Give me a call on my cell. It is listed in the mod section. I have two hookahs at home and can help you out.


----------



## Mister Moo (Sep 8, 2005)

I guess you need some good clean charcoal. For best instruction, find a turk?

I had dinner at a middle eastern restaurant in JAX and took time for a pipe at the hookah bar after dinner. I was unexpectedly impressed, very favorably, with how nice that gloppy fruit-marmalade looking tobacco tasted.


----------



## Cheroot (Mar 31, 2008)

Many of my friends are middle eastern, and they got me into hookahs while in college. It is the most publicly accepted form of smoking, since the smoke is mostly water vapor. I used to smoke with friends once a week, but now it's few times a year.

Starbuzz brand seems to be all the rage these days, and getting more expensive by the day. My favorite flavors are double apple, lemon-grape, rose (sounds gay, but smells nice), and coconut mint. Most people love anything with mint in it.

As for charcoal, Three Kings is popular. However, fast burning charcoal has an outer coating. I am convinced that this type of coal gives me a head ache, and subdues flavors. If you can find it, get the natural wood charcoal, it's a pain in the ass to get it going, but if you care about flavors at all it is worth the effort. Easiest way is to use a chimney starter meant for charcoal grills.

Let us know how you like it! I'm curious to know.


----------



## CHRIS7891011 (Apr 1, 2007)

Jim I knew there was a reason you were cool (besides cigars of course....)
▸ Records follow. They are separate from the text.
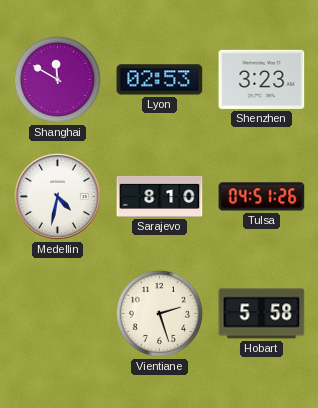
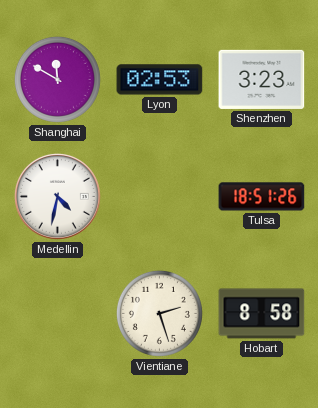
Sarajevo: 8:10 -> none
Tulsa: 04:51 -> 18:51
Hobart: 5:58 -> 8:58
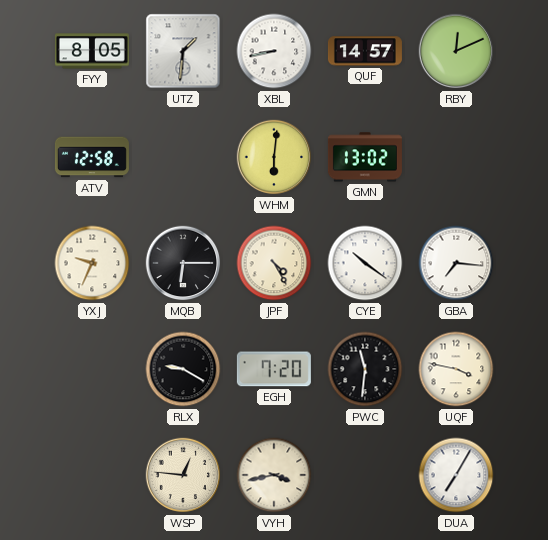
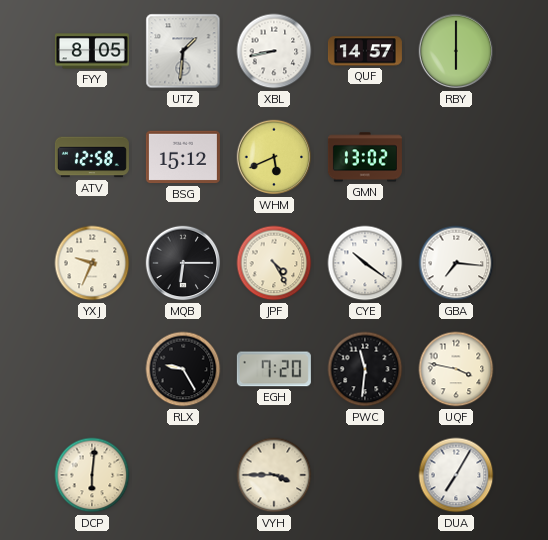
RBY: 12:11 -> 6:00
BSG: none -> 15:12
WHM: 6:01 -> 5:41
RLX: 9:20 -> 9:25
DCP: none -> 6:01
WSP: 12:46 -> none
VYH: 3:43 -> 3:45
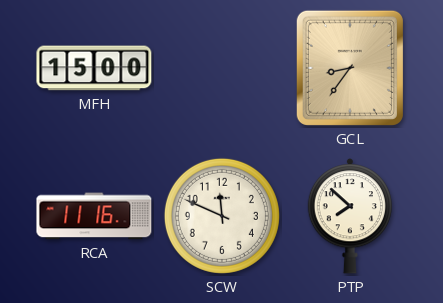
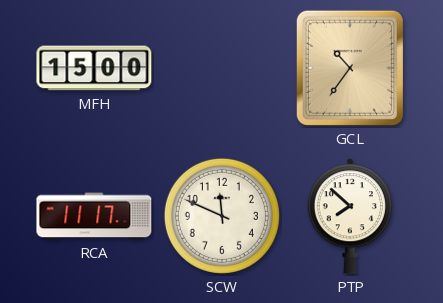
GCL: 8:36 -> 10:36
RCA: 11:16 -> 11:17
Here are a few links that should help you out....

Minnesota Hookah (these guys have a lot of good stuff and they are aweosme to work with)
Minnesota Hookah (aparently this is the best coal to use... i've never used it myself but I agree with previous posters.... the instant light coals are just plain crap)

Next time I go down to San diego i'll pick something up for you. Don't waste your money on a package like that. You wont use half of it anyway. Just buy yourself a good cleaning brush, a roll of HEAVY DUTY tin foil an the coals and tobacco. Starbuzz is great but for the price you can get soooo much better. Check out fumari tobacco (Hookah Tobacco, Hookahs, Charcoal & Accessories - Fumari.com) That's my personal favorite.

Good luck Jim! hookahs are a great alrternative when you dont feel like a cigar or you're in a social setting where a cigar wouldn't be appropriate.

Do you have a link tto the hookah you picked up?


----------



## Plazma (Mar 11, 2009)

Remember that the liquid you use in the chamber will also impart some flavor into the smoke, So if you have a fruity type of shisha consider a complimenting fruit juice and slices of fruit (make sure its slices and not chunks otherwise you risk sucking chunks up into the stem) instead of water. Also, I used to stick the base of the hookah in the freezer to really chill the glass.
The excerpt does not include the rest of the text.